(EXERCISE INPUT):
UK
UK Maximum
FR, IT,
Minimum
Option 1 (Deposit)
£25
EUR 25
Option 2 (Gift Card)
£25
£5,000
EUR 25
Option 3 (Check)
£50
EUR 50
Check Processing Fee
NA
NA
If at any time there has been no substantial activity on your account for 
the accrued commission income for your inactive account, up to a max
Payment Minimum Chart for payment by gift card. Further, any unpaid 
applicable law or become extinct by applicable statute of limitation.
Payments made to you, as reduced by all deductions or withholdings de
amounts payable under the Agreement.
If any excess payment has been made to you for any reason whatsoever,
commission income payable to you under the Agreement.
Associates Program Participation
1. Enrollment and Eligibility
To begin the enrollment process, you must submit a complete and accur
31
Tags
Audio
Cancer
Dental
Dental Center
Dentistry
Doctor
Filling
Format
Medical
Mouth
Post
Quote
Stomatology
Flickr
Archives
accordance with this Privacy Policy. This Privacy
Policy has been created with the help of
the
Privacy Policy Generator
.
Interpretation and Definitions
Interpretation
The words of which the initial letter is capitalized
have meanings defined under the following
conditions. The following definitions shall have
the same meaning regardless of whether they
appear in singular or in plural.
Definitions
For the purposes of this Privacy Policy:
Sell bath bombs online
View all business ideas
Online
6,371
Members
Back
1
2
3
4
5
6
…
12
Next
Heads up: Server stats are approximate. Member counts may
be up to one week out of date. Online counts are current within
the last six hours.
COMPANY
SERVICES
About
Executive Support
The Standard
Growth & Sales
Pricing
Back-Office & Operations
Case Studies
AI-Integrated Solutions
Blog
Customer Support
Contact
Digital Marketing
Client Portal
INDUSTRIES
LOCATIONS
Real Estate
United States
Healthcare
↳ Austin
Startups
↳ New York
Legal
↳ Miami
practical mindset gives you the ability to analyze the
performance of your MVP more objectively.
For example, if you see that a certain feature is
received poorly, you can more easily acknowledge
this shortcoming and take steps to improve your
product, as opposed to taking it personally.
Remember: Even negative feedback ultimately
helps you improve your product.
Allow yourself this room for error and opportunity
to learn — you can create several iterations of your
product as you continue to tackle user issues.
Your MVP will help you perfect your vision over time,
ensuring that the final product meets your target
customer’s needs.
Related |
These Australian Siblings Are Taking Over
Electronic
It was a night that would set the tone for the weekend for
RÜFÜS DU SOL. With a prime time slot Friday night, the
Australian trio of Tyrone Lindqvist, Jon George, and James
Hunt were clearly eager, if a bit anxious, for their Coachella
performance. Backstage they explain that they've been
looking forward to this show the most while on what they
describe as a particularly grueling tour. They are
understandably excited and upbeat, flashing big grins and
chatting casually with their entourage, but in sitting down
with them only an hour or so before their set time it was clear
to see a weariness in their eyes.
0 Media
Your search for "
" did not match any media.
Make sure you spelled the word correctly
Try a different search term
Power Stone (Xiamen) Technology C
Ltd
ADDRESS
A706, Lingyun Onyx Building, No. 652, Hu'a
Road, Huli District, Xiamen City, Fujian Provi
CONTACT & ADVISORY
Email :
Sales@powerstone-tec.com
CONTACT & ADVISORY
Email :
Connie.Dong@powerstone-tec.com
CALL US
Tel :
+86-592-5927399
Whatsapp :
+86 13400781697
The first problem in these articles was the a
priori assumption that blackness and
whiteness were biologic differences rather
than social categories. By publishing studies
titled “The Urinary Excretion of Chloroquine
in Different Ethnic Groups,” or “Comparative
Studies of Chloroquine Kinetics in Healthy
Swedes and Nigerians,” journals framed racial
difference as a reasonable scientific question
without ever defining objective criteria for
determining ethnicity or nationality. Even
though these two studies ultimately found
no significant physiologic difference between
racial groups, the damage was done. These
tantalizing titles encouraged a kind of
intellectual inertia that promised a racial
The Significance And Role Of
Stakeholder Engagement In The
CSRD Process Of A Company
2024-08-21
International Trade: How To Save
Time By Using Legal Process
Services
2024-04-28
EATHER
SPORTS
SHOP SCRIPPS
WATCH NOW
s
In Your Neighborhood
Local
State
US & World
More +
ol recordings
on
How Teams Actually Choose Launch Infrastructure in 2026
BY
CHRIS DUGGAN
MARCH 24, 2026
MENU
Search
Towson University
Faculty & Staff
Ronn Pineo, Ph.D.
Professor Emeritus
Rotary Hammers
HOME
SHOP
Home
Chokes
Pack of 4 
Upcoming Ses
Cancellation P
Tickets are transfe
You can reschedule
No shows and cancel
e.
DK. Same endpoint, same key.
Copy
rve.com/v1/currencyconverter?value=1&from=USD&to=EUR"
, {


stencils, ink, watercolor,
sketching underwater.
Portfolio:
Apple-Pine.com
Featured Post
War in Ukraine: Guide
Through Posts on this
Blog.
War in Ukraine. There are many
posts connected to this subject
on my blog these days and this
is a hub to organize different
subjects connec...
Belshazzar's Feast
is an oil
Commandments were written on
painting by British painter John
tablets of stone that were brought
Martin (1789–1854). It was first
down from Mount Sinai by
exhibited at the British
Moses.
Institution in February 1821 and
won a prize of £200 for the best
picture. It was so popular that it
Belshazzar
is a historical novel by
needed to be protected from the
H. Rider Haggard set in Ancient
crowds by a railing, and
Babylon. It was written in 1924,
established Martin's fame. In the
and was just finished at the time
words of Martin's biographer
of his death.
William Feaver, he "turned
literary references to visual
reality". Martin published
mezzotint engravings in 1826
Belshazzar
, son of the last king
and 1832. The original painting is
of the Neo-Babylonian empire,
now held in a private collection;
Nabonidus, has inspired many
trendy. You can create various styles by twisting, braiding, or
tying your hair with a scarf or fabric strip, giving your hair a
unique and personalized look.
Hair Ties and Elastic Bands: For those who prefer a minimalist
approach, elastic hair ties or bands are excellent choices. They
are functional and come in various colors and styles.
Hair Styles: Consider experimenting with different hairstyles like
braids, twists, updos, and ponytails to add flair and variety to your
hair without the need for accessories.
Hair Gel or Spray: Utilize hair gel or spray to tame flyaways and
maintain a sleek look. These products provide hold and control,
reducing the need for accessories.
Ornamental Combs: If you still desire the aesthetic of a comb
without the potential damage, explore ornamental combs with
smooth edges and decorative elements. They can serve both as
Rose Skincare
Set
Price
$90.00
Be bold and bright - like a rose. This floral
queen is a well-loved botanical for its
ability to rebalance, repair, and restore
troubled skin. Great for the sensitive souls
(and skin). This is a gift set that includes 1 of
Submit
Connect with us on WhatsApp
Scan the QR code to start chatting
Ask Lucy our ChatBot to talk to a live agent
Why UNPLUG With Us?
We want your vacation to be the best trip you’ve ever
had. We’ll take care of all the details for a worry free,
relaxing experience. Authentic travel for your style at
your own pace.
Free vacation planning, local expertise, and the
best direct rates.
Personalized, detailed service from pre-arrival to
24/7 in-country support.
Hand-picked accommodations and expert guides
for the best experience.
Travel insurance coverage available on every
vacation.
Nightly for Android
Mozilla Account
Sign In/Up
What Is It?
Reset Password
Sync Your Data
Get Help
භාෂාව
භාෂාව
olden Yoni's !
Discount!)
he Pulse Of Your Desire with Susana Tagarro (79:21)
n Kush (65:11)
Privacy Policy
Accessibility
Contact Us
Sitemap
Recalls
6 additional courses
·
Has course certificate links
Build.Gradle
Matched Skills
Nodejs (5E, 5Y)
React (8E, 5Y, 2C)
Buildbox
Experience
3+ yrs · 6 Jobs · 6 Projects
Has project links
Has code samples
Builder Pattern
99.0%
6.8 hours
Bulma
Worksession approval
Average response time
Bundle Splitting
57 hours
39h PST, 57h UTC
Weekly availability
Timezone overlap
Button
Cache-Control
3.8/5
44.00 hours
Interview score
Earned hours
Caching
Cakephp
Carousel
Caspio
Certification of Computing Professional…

(YOUR ASSIGNMENT):
Restate the data above word for word. Leave nothing out.

(ANSWER TO THE PROBLEM):
UK
UK Maximum
FR, IT,
Minimum
Option 1 (Deposit)
£25
EUR 25
Option 2 (Gift Card)
£25
£5,000
EUR 25
Option 3 (Check)
£50
EUR 50
Check Processing Fee
NA
NA
If at any time there has been no substantial activity on your account for 
the accrued commission income for your inactive account, up to a max
Payment Minimum Chart for payment by gift card. Further, any unpaid 
applicable law or become extinct by applicable statute of limitation.
Payments made to you, as reduced by all deductions or withholdings de
amounts payable under the Agreement.
If any excess payment has been made to you for any reason whatsoever,
commission income payable to you under the Agreement.
Associates Program Participation
1. Enrollment and Eligibility
To begin the enrollment process, you must submit a complete and accur
31
Tags
Audio
Cancer
Dental
Dental Center
Dentistry
Doctor
Filling
Format
Medical
Mouth
Post
Quote
Stomatology
Flickr
Archives
accordance with this Privacy Policy. This Privacy
Policy has been created with the help of
the
Privacy Policy Generator
.
Interpretation and Definitions
Interpretation
The words of which the initial letter is capitalized
have meanings defined under the following
conditions. The following definitions shall have
the same meaning regardless of whether they
appear in singular or in plural.
Definitions
For the purposes of this Privacy Policy:
Sell bath bombs online
View all business ideas
Online
6,371
Members
Back
1
2
3
4
5
6
…
12
Next
Heads up: Server stats are approximate. Member counts may
be up to one week out of date. Online counts are current within
the last six hours.
COMPANY
SERVICES
About
Executive Support
The Standard
Growth & Sales
Pricing
Back-Office & Operations
Case Studies
AI-Integrated Solutions
Blog
Customer Support
Contact
Digital Marketing
Client Portal
INDUSTRIES
LOCATIONS
Real Estate
United States
Healthcare
↳ Austin
Startups
↳ New York
Legal
↳ Miami
practical mindset gives you the ability to analyze the
performance of your MVP more objectively.
For example, if you see that a certain feature is
received poorly, you can more easily acknowledge
this shortcoming and take steps to improve your
product, as opposed to taking it personally.
Remember: Even negative feedback ultimately
helps you improve your product.
Allow yourself this room for error and opportunity
to learn — you can create several iterations of your
product as you continue to tackle user issues.
Your MVP will help you perfect your vision over time,
ensuring that the final product meets your target
customer’s needs.
Related |
These Australian Siblings Are Taking Over
Electronic
It was a night that would set the tone for the weekend for
RÜFÜS DU SOL. With a prime time slot Friday night, the
Australian trio of Tyrone Lindqvist, Jon George, and James
Hunt were clearly eager, if a bit anxious, for their Coachella
performance. Backstage they explain that they've been
looking forward to this show the most while on what they
describe as a particularly grueling tour. They are
understandably excited and upbeat, flashing big grins and
chatting casually with their entourage, but in sitting down
with them only an hour or so before their set time it was clear
to see a weariness in their eyes.
0 Media
Your search for "
" did not match any media.
Make sure you spelled the word correctly
Try a different search term
Power Stone (Xiamen) Technology C
Ltd
ADDRESS
A706, Lingyun Onyx Building, No. 652, Hu'a
Road, Huli District, Xiamen City, Fujian Provi
CONTACT & ADVISORY
Email :
Sales@powerstone-tec.com
CONTACT & ADVISORY
Email :
Connie.Dong@powerstone-tec.com
CALL US
Tel :
+86-592-5927399
Whatsapp :
+86 13400781697
The first problem in these articles was the a
priori assumption that blackness and
whiteness were biologic differences rather
than social categories. By publishing studies
titled “The Urinary Excretion of Chloroquine
in Different Ethnic Groups,” or “Comparative
Studies of Chloroquine Kinetics in Healthy
Swedes and Nigerians,” journals framed racial
difference as a reasonable scientific question
without ever defining objective criteria for
determining ethnicity or nationality. Even
though these two studies ultimately found
no significant physiologic difference between
racial groups, the damage was done. These
tantalizing titles encouraged a kind of
intellectual inertia that promised a racial
The Significance And Role Of
Stakeholder Engagement In The
CSRD Process Of A Company
2024-08-21
International Trade: How To Save
Time By Using Legal Process
Services
2024-04-28
EATHER
SPORTS
SHOP SCRIPPS
WATCH NOW
s
In Your Neighborhood
Local
State
US & World
More +
ol recordings
on
How Teams Actually Choose Launch Infrastructure in 2026
BY
CHRIS DUGGAN
MARCH 24, 2026
MENU
Search
Towson University
Faculty & Staff
Ronn Pineo, Ph.D.
Professor Emeritus
Rotary Hammers
HOME
SHOP
Home
Chokes
Pack of 4 
Upcoming Ses
Cancellation P
Tickets are transfe
You can reschedule
No shows and cancel
e.
DK. Same endpoint, same key.
Copy
rve.com/v1/currencyconverter?value=1&from=USD&to=EUR"
, {


stencils, ink, watercolor,
sketching underwater.
Portfolio:
Apple-Pine.com
Featured Post
War in Ukraine: Guide
Through Posts on this
Blog.
War in Ukraine. There are many
posts connected to this subject
on my blog these days and this
is a hub to organize different
subjects connec...
Belshazzar's Feast
is an oil
Commandments were written on
painting by British painter John
tablets of stone that were brought
Martin (1789–1854). It was first
down from Mount Sinai by
exhibited at the British
Moses.
Institution in February 1821 and
won a prize of £200 for the best
picture. It was so popular that it
Belshazzar
is a historical novel by
needed to be protected from the
H. Rider Haggard set in Ancient
crowds by a railing, and
Babylon. It was written in 1924,
established Martin's fame. In the
and was just finished at the time
words of Martin's biographer
of his death.
William Feaver, he "turned
literary references to visual
reality". Martin published
mezzotint engravings in 1826
Belshazzar
, son of the last king
and 1832. The original painting is
of the Neo-Babylonian empire,
now held in a private collection;
Nabonidus, has inspired many
trendy. You can create various styles by twisting, braiding, or
tying your hair with a scarf or fabric strip, giving your hair a
unique and personalized look.
Hair Ties and Elastic Bands: For those who prefer a minimalist
approach, elastic hair ties or bands are excellent choices. They
are functional and come in various colors and styles.
Hair Styles: Consider experimenting with different hairstyles like
braids, twists, updos, and ponytails to add flair and variety to your
hair without the need for accessories.
Hair Gel or Spray: Utilize hair gel or spray to tame flyaways and
maintain a sleek look. These products provide hold and control,
reducing the need for accessories.
Ornamental Combs: If you still desire the aesthetic of a comb
without the potential damage, explore ornamental combs with
smooth edges and decorative elements. They can serve both as
Rose Skincare
Set
Price
$90.00
Be bold and bright - like a rose. This floral
queen is a well-loved botanical for its
ability to rebalance, repair, and restore
troubled skin. Great for the sensitive souls
(and skin). This is a gift set that includes 1 of
Submit
Connect with us on WhatsApp
Scan the QR code to start chatting
Ask Lucy our ChatBot to talk to a live agent
Why UNPLUG With Us?
We want your vacation to be the best trip you’ve ever
had. We’ll take care of all the details for a worry free,
relaxing experience. Authentic travel for your style at
your own pace.
Free vacation planning, local expertise, and the
best direct rates.
Personalized, detailed service from pre-arrival to
24/7 in-country support.
Hand-picked accommodations and expert guides
for the best experience.
Travel insurance coverage available on every
vacation.
Nightly for Android
Mozilla Account
Sign In/Up
What Is It?
Reset Password
Sync Your Data
Get Help
භාෂාව
භාෂාව
olden Yoni's !
Discount!)
he Pulse Of Your Desire with Susana Tagarro (79:21)
n Kush (65:11)
Privacy Policy
Accessibility
Contact Us
Sitemap
Recalls
6 additional courses
·
Has course certificate links
Build.Gradle
Matched Skills
Nodejs (5E, 5Y)
React (8E, 5Y, 2C)
Buildbox
Experience
3+ yrs · 6 Jobs · 6 Projects
Has project links
Has code samples
Builder Pattern
99.0%
6.8 hours
Bulma
Worksession approval
Average response time
Bundle Splitting
57 hours
39h PST, 57h UTC
Weekly availability
Timezone overlap
Button
Cache-Control
3.8/5
44.00 hours
Interview score
Earned hours
Caching
Cakephp
Carousel
Caspio
Certification of Computing Professional…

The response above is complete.